In particular, we explained at paragraph 6.5 of the final report how we had taken into account the differentiation between Cineworld and Picturehouse in our analysis of the impact of the merger. Similarly, we responded to your specific and interesting point on the effect of Cineworld’s Unlimited Scheme directly in the final report at paragraph 6.55.
So the first thing I did was go back to paragraph 6.5.
We recognize that the nature of competition between Cineworld and Picturehouse may be different from that between the operators of multiplexes, due to differences between the product offerings of Cineworld and Picturehouse. We take account of this differentiation between the parties’ cinemas in our analysis of the competitive effects of the transaction in each local area. This is reflected in particular in the range of evidence we examine to reach a view. For example, if Picturehouse customers are unlikely to attend Cineworld cinemas in a given area, then this should be reflected in the survey results showing low diversion ratios from Picturehouse to Cineworld in that area.
So they have recognised that the competition between Cineworld and Picturehouse is different. In other words, Cineworld and Picturehouses have an offering that is different enough to create a difference in competition between those two in isolation, but not different enough when compared to other operators: consequently they are both still in competition with all other operators. WHAT?! (There is also a point there about the diversion ratios, but I’ll come on to that shortly.)
Now to paragraph 6.55.
In carrying out our analysis, we also considered the relevance of Cineworld’s Unlimited scheme to local competition. Cineworld currently charges a price of £15.90 per month for access to all Cineworld cinemas outside London’s West End. Members of this scheme may, to some extent, be more insulated from the effects of local competition on ticket pricing. However, the margins we have used to measure the internalization effects of the transaction (see paragraph 6.53(c)) already take account of the Unlimited scheme. In addition, in the local areas that have been the subject of our detailed analysis, the internalization effect tended to be stronger for Picturehouse than for Cineworld. Finally, ticket pricing is only one of the ways in which an SLC can result in adverse effects on consumers.

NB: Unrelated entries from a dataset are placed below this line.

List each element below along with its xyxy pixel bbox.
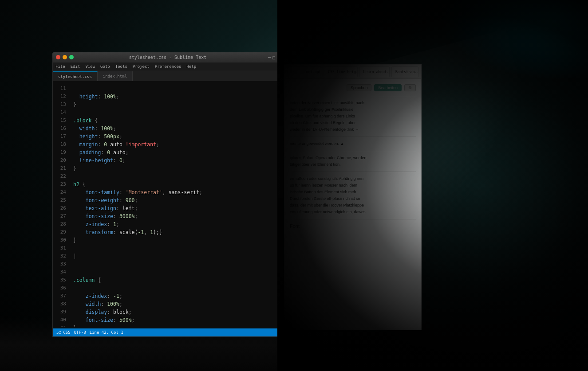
browser-navbar: css - font.opt... CSS line-heig... Learn… bbox=[284, 65, 421, 79]
titlebar-controls: ─ □ ✕ bbox=[268, 55, 280, 60]
minimize-button[interactable]: ─ bbox=[268, 55, 271, 60]
browser-font-label: Font bbox=[290, 223, 416, 230]
menu-edit[interactable]: Edit bbox=[71, 64, 80, 69]
browser-panel: css - font.opt... CSS line-heig... Learn… bbox=[284, 64, 422, 330]
browser-tab-3[interactable]: Learn about... bbox=[359, 66, 390, 77]
divider-5 bbox=[290, 219, 416, 219]
close-button[interactable]: ✕ bbox=[277, 55, 280, 60]
menu-view[interactable]: View bbox=[85, 64, 95, 69]
languages-button[interactable]: Sprachen bbox=[347, 84, 372, 91]
menu-tools[interactable]: Tools bbox=[115, 64, 127, 69]
status-branch: ⎇ CSS bbox=[56, 330, 71, 335]
tab-index[interactable]: index.html bbox=[98, 71, 133, 81]
titlebar-text: stylesheet.css - Sublime Text bbox=[129, 55, 207, 60]
divider-1 bbox=[290, 96, 416, 96]
code-area: 1112131415161718192021222324252627282930… bbox=[53, 81, 283, 327]
close-dot[interactable] bbox=[56, 55, 60, 59]
code-editor-panel: File Edit View Goto Tools Project Prefer… bbox=[52, 62, 283, 337]
teal-glow bbox=[437, 0, 588, 80]
menu-bar: File Edit View Goto Tools Project Prefer… bbox=[53, 62, 283, 70]
minimize-dot[interactable] bbox=[63, 55, 67, 59]
editor-scrollbar[interactable] bbox=[277, 91, 283, 328]
browser-text-2: mente angewendet werden. ▲ bbox=[290, 141, 416, 147]
edit-button[interactable]: Bearbeiten bbox=[374, 84, 402, 91]
icon-button[interactable]: ⊕ bbox=[404, 84, 416, 91]
browser-toolbar: Sprachen Bearbeiten ⊕ bbox=[290, 84, 416, 91]
menu-file[interactable]: File bbox=[55, 64, 65, 69]
maximize-dot[interactable] bbox=[69, 55, 74, 59]
menu-preferences[interactable]: Preferences bbox=[155, 64, 182, 69]
menu-project[interactable]: Project bbox=[133, 64, 150, 69]
divider-3 bbox=[290, 151, 416, 151]
menu-goto[interactable]: Goto bbox=[100, 64, 110, 69]
browser-text-4: ermaßoch oder sonstig ich. Abhängig nenu… bbox=[290, 176, 416, 215]
status-encoding: UTF-8 bbox=[74, 330, 86, 335]
browser-text-3: iplorer, Safari, Opera oder Chrome, werd… bbox=[290, 155, 416, 168]
status-bar: ⎇ CSS UTF-8 Line 42, Col 1 bbox=[53, 328, 283, 336]
browser-text-1: inden der Nutzer einen Link auwählt, nac… bbox=[290, 100, 416, 133]
tab-stylesheet[interactable]: stylesheet.css bbox=[53, 71, 98, 81]
browser-tab-4[interactable]: Bootstrap... bbox=[391, 66, 418, 77]
scrollbar-thumb[interactable] bbox=[277, 126, 283, 198]
browser-tab-1[interactable]: css - font.opt... bbox=[287, 66, 322, 77]
menu-help[interactable]: Help bbox=[186, 64, 196, 69]
divider-2 bbox=[290, 137, 416, 137]
tab-bar: stylesheet.css index.html bbox=[53, 70, 283, 81]
browser-tab-2[interactable]: CSS line-heig... bbox=[324, 66, 357, 77]
status-position: Line 42, Col 1 bbox=[90, 330, 123, 335]
browser-content: Sprachen Bearbeiten ⊕ inden der Nutzer e… bbox=[284, 79, 421, 330]
titlebar: stylesheet.css - Sublime Text ─ □ ✕ bbox=[52, 52, 283, 62]
divider-4 bbox=[290, 172, 416, 172]
restore-button[interactable]: □ bbox=[272, 55, 275, 60]
code-content[interactable]: height: 100%; } .block { width: 100%; he… bbox=[69, 81, 283, 327]
line-numbers: 1112131415161718192021222324252627282930… bbox=[53, 81, 69, 327]
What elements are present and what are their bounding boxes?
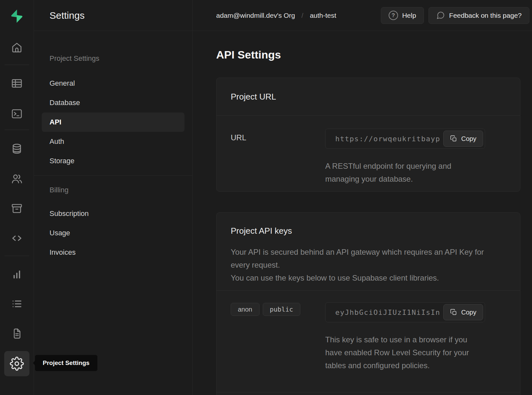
- api-keys-intro: Your API is secured behind an API gatewa…: [231, 246, 496, 284]
- reports-icon[interactable]: [10, 267, 24, 281]
- app-window: Settings Project Settings General Databa…: [0, 0, 532, 395]
- project-url-value: https://orwqeukritbayp: [335, 135, 440, 143]
- api-settings-page: API Settings Project URL URL https://orw…: [193, 31, 532, 395]
- help-button-label: Help: [402, 12, 416, 19]
- copy-icon: [450, 135, 457, 142]
- breadcrumb-separator: /: [302, 12, 304, 19]
- sidebar-item-api[interactable]: API: [42, 112, 184, 132]
- sidebar-item-storage[interactable]: Storage: [42, 151, 184, 171]
- url-row-value: https://orwqeukritbayp Copy A RESTful en…: [325, 129, 485, 186]
- edge-functions-icon[interactable]: [10, 231, 24, 245]
- rail-divider: [5, 130, 29, 130]
- url-row: URL https://orwqeukritbayp Copy: [216, 116, 520, 191]
- public-badge: public: [263, 303, 300, 316]
- sql-editor-icon[interactable]: [10, 107, 24, 121]
- api-keys-card-title: Project API keys: [231, 226, 506, 236]
- next-key-section: [216, 392, 520, 395]
- rail-divider: [5, 65, 29, 65]
- anon-key-row: anon public eyJhbGciOiJIUzI1NiIsIn: [216, 291, 520, 392]
- sidebar-title: Settings: [50, 10, 84, 21]
- anon-badge: anon: [231, 303, 260, 316]
- copy-anon-key-button[interactable]: Copy: [443, 304, 483, 320]
- sidebar-header: Settings: [34, 0, 192, 31]
- anon-key-value: eyJhbGciOiJIUzI1NiIsIn: [335, 308, 440, 316]
- feedback-button[interactable]: Feedback on this page?: [428, 7, 529, 24]
- project-url-field[interactable]: https://orwqeukritbayp Copy: [325, 129, 485, 149]
- project-url-card-title: Project URL: [231, 91, 506, 102]
- sidebar-item-general[interactable]: General: [42, 74, 184, 93]
- sidebar-item-invoices[interactable]: Invoices: [42, 243, 184, 262]
- nav-list-billing: Subscription Usage Invoices: [42, 204, 184, 262]
- url-description: A RESTful endpoint for querying and mana…: [325, 160, 477, 186]
- breadcrumb-org[interactable]: adam@windmill.dev's Org: [216, 12, 295, 19]
- speech-bubble-icon: [436, 11, 445, 20]
- sidebar-item-database[interactable]: Database: [42, 93, 184, 112]
- api-keys-intro-line2: You can use the keys below to use Supaba…: [231, 272, 496, 284]
- anon-key-field[interactable]: eyJhbGciOiJIUzI1NiIsIn Copy: [325, 302, 485, 322]
- copy-anon-key-label: Copy: [461, 309, 476, 316]
- project-url-card-header: Project URL: [216, 78, 520, 116]
- storage-icon[interactable]: [10, 201, 24, 216]
- url-row-left: URL: [231, 129, 325, 186]
- help-question-icon: ?: [389, 11, 398, 20]
- rail-divider: [5, 256, 29, 256]
- anon-key-description: This key is safe to use in a browser if …: [325, 333, 485, 372]
- logs-icon[interactable]: [10, 297, 24, 311]
- api-keys-intro-line1: Your API is secured behind an API gatewa…: [231, 246, 496, 272]
- project-url-card: Project URL URL https://orwqeukritbayp: [216, 78, 520, 192]
- section-heading-billing: Billing: [42, 185, 184, 195]
- breadcrumb-project[interactable]: auth-test: [310, 12, 336, 19]
- home-icon[interactable]: [10, 40, 24, 55]
- sidebar-item-auth[interactable]: Auth: [42, 132, 184, 151]
- page-title: API Settings: [216, 48, 532, 61]
- table-editor-icon[interactable]: [10, 76, 24, 91]
- api-keys-card-header: Project API keys Your API is secured beh…: [216, 213, 520, 291]
- nav-list-project-settings: General Database API Auth Storage: [42, 74, 184, 171]
- top-header: adam@windmill.dev's Org / auth-test ? He…: [193, 0, 532, 31]
- section-heading-project-settings: Project Settings: [42, 54, 184, 63]
- copy-url-label: Copy: [461, 135, 476, 143]
- supabase-logo-icon[interactable]: [9, 8, 25, 24]
- icon-rail: [0, 0, 34, 395]
- help-button[interactable]: ? Help: [381, 7, 424, 24]
- header-buttons: ? Help Feedback on this page?: [381, 7, 529, 24]
- anon-key-value-col: eyJhbGciOiJIUzI1NiIsIn Copy This key is …: [325, 302, 485, 372]
- project-api-keys-card: Project API keys Your API is secured beh…: [216, 212, 520, 395]
- url-label: URL: [231, 129, 325, 142]
- copy-url-button[interactable]: Copy: [443, 131, 483, 147]
- anon-key-badges-col: anon public: [231, 302, 325, 372]
- sidebar-item-subscription[interactable]: Subscription: [42, 204, 184, 223]
- settings-sidebar: Settings Project Settings General Databa…: [34, 0, 193, 395]
- sidebar-nav: Project Settings General Database API Au…: [34, 31, 192, 262]
- copy-icon: [450, 309, 457, 316]
- feedback-button-label: Feedback on this page?: [449, 12, 522, 19]
- sidebar-section-divider: [34, 175, 192, 176]
- project-settings-gear-icon[interactable]: [4, 351, 29, 376]
- database-icon[interactable]: [10, 142, 24, 156]
- key-badges: anon public: [231, 302, 325, 316]
- sidebar-item-usage[interactable]: Usage: [42, 223, 184, 243]
- docs-icon[interactable]: [10, 326, 24, 341]
- main-area: adam@windmill.dev's Org / auth-test ? He…: [193, 0, 532, 395]
- auth-users-icon[interactable]: [10, 172, 24, 186]
- project-settings-tooltip: Project Settings: [35, 355, 97, 371]
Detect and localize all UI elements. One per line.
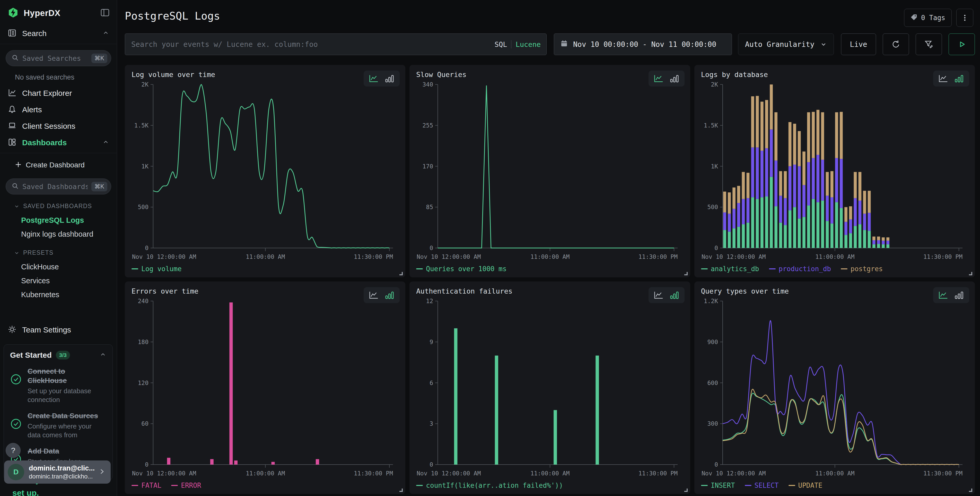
- line-chart-icon[interactable]: [938, 74, 948, 83]
- event-search-input[interactable]: [125, 34, 495, 55]
- chart-panel-6: Query types over time1.2K9006003000Nov 1…: [694, 281, 975, 494]
- filter-button[interactable]: [916, 33, 942, 55]
- panel-resize-handle[interactable]: [399, 488, 403, 492]
- get-started-step-connect[interactable]: Connect to ClickHouse Set up your databa…: [10, 367, 106, 404]
- section-saved-dashboards[interactable]: SAVED DASHBOARDS: [14, 203, 117, 210]
- panel-resize-handle[interactable]: [399, 272, 403, 275]
- bar-chart-icon[interactable]: [385, 74, 395, 83]
- collapse-sidebar-icon[interactable]: [100, 8, 110, 18]
- sidebar-item-label: Alerts: [22, 105, 42, 114]
- chart-canvas: 240180120600Nov 10 12:00:00 AM11:00:00 A…: [132, 297, 400, 480]
- legend-item: production_db: [769, 265, 831, 273]
- saved-searches-input[interactable]: [22, 54, 88, 62]
- sidebar: HyperDX Search ⌘K No saved searches: [0, 0, 117, 496]
- svg-text:11:00:00 AM: 11:00:00 AM: [530, 254, 570, 260]
- svg-text:11:30:00 PM: 11:30:00 PM: [354, 470, 393, 477]
- sidebar-item-chart-explorer[interactable]: Chart Explorer: [0, 85, 117, 102]
- logo-row: HyperDX: [0, 0, 117, 22]
- saved-dashboards-input[interactable]: [22, 183, 88, 191]
- line-chart-icon[interactable]: [654, 74, 663, 83]
- help-button[interactable]: ?: [6, 443, 21, 458]
- date-range-picker[interactable]: Nov 10 00:00:00 - Nov 11 00:00:00: [554, 33, 732, 55]
- legend-label: FATAL: [141, 482, 161, 489]
- chart-area: 340255170850Nov 10 12:00:00 AM11:00:00 A…: [416, 80, 684, 263]
- search-section-icon: [8, 29, 16, 38]
- legend-item: FATAL: [132, 482, 161, 489]
- svg-text:120: 120: [138, 380, 148, 386]
- live-button[interactable]: Live: [841, 33, 876, 55]
- svg-text:11:00:00 AM: 11:00:00 AM: [530, 470, 570, 477]
- create-dashboard-button[interactable]: Create Dashboard: [0, 158, 117, 172]
- chart-panel-3: Logs by database2K1.5K1K5000Nov 10 12:00…: [694, 65, 975, 278]
- legend-dash: [132, 268, 138, 270]
- user-menu[interactable]: D dominic.tran@clic... dominic.tran@clic…: [4, 461, 111, 484]
- legend-dash: [745, 485, 751, 486]
- svg-text:170: 170: [423, 163, 433, 170]
- svg-text:60: 60: [141, 420, 148, 427]
- chevron-up-icon[interactable]: [100, 351, 106, 359]
- get-started-badge: 3/3: [56, 351, 70, 359]
- kbd-shortcut: ⌘K: [91, 54, 107, 63]
- section-presets[interactable]: PRESETS: [14, 249, 117, 256]
- line-chart-icon[interactable]: [369, 291, 379, 300]
- refresh-button[interactable]: [883, 33, 909, 55]
- sidebar-item-client-sessions[interactable]: Client Sessions: [0, 118, 117, 134]
- divider: [511, 40, 511, 48]
- panel-resize-handle[interactable]: [684, 488, 688, 492]
- svg-text:255: 255: [423, 122, 433, 129]
- chart-mode-toggle: [364, 70, 400, 86]
- app-root: HyperDX Search ⌘K No saved searches: [0, 0, 980, 496]
- panel-resize-handle[interactable]: [684, 272, 688, 275]
- svg-text:11:30:00 PM: 11:30:00 PM: [638, 254, 678, 260]
- chart-mode-toggle: [933, 287, 969, 303]
- sidebar-item-dashboards[interactable]: Dashboards: [0, 134, 117, 151]
- user-name: dominic.tran@clic...: [29, 464, 94, 472]
- sidebar-item-alerts[interactable]: Alerts: [0, 102, 117, 118]
- panel-resize-handle[interactable]: [969, 488, 972, 492]
- bar-chart-icon[interactable]: [954, 74, 964, 83]
- dashboard-menu-button[interactable]: [956, 9, 973, 27]
- chart-mode-toggle: [933, 70, 969, 86]
- panel-resize-handle[interactable]: [969, 272, 972, 275]
- svg-text:1.5K: 1.5K: [134, 122, 149, 129]
- line-chart-icon[interactable]: [654, 291, 663, 300]
- saved-dashboards-search[interactable]: ⌘K: [6, 179, 111, 195]
- preset-link-services[interactable]: Services: [21, 274, 117, 288]
- preset-link-kubernetes[interactable]: Kubernetes: [21, 288, 117, 301]
- bar-chart-icon[interactable]: [954, 291, 964, 300]
- sidebar-item-team-settings[interactable]: Team Settings: [0, 322, 117, 338]
- get-started-card: Get Started 3/3 Connect to ClickHouse Se…: [3, 344, 113, 480]
- preset-link-clickhouse[interactable]: ClickHouse: [21, 260, 117, 274]
- lucene-mode-toggle[interactable]: Lucene: [515, 40, 541, 48]
- filter-edit-icon: [924, 40, 934, 49]
- bar-chart-icon[interactable]: [385, 291, 395, 300]
- calendar-icon: [560, 40, 568, 49]
- dashboards-grid-icon: [8, 138, 16, 148]
- svg-text:Nov 10 12:00:00 AM: Nov 10 12:00:00 AM: [702, 254, 766, 260]
- legend-item: Queries over 1000 ms: [416, 265, 506, 273]
- run-query-button[interactable]: [948, 33, 975, 55]
- sidebar-item-label: Team Settings: [22, 325, 71, 334]
- chart-area: 2K1.5K1K5000Nov 10 12:00:00 AM11:00:00 A…: [132, 80, 400, 263]
- tags-button[interactable]: 0 Tags: [904, 9, 952, 27]
- bar-chart-icon[interactable]: [670, 291, 679, 300]
- chart-title: Query types over time: [701, 287, 969, 297]
- line-chart-icon[interactable]: [938, 291, 948, 300]
- sidebar-item-search[interactable]: Search: [0, 25, 117, 42]
- svg-text:0: 0: [145, 461, 148, 468]
- granularity-select[interactable]: Auto Granularity: [738, 33, 834, 55]
- user-email: dominic.tran@clickho...: [29, 473, 94, 480]
- legend-label: SELECT: [754, 482, 779, 489]
- sql-mode-toggle[interactable]: SQL: [495, 40, 507, 48]
- dashboard-link-postgresql-logs[interactable]: PostgreSQL Logs: [21, 213, 117, 227]
- chart-title: Authentication failures: [416, 287, 684, 297]
- line-chart-icon[interactable]: [369, 74, 379, 83]
- get-started-title: Get Started: [10, 351, 52, 359]
- bar-chart-icon[interactable]: [670, 74, 679, 83]
- dashboard-link-nginx-logs[interactable]: Nginx logs dashboard: [21, 227, 117, 241]
- saved-searches-search[interactable]: ⌘K: [6, 50, 111, 66]
- legend-dash: [701, 268, 708, 270]
- get-started-step-sources[interactable]: Create Data Sources Configure where your…: [10, 411, 106, 439]
- chart-canvas: 2K1.5K1K5000Nov 10 12:00:00 AM11:00:00 A…: [701, 80, 969, 263]
- svg-text:Nov 10 12:00:00 AM: Nov 10 12:00:00 AM: [702, 470, 766, 477]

OK, back to paragraph 6.53(c) then.
Analysis of pricing incentives resulting from the internalization of profits that would have been lost to Cineworld and/or Picturehouse before the merger. We used Gross Upward Pricing Pressure Index (GUPPI) calculations for this assessment. This is discussed in more detail in Appendix F.
Hooray! Another diversion. Appendix F is fifteen pages, so I’m not going to reproduce it in its entirety here – in fact, I’m applauding you for reading this much – but you can find it yourself on the inquiry home page if you fancy. Here’s the key points:
Unilateral effects may arise because a price increase becomes less costly when the products of the two companies are brought under common ownership or control. Without the merger, it is costly for one of the merger companies to raise its prices because it will lose the profit on diverted sales as a result…
After the merger, it is less costly for the merging company to raise prices because it will recoup the profit on recaptured sales from those customers who would have switched to the products of the other merging company…
GUPPIs do not attempt to estimate an actual price rise, but rather measure the strength of the internalization incentive by measuring the value of sales that is recaptured as margin post-merger. The results from the GUPPI should be seen as one piece of evidence which should be considered in the round with other evidence.
To give the Commission its due, this is all broken down in the independent research conducted by GfK which they then used to test the GUPPI calculation. Translating all of the above into English, if there’s a number of companies operating in a particular area, they each know putting their own prices up will cause customers to go elsewhere. But because they now own two properties, Cineworld could put its prices up, and while the original ticket price, food, advertising revenue, etc. would have previously gone to a competitor, Cineworld now gets to keep the money of anyone switching. The GUPPI shows how much incentive they have to do that, and the Commission believes the GUPPI is high enough in Aberdeen, Bury St Edmunds and Cambridge that Cineworld Group have an incentive to raise prices.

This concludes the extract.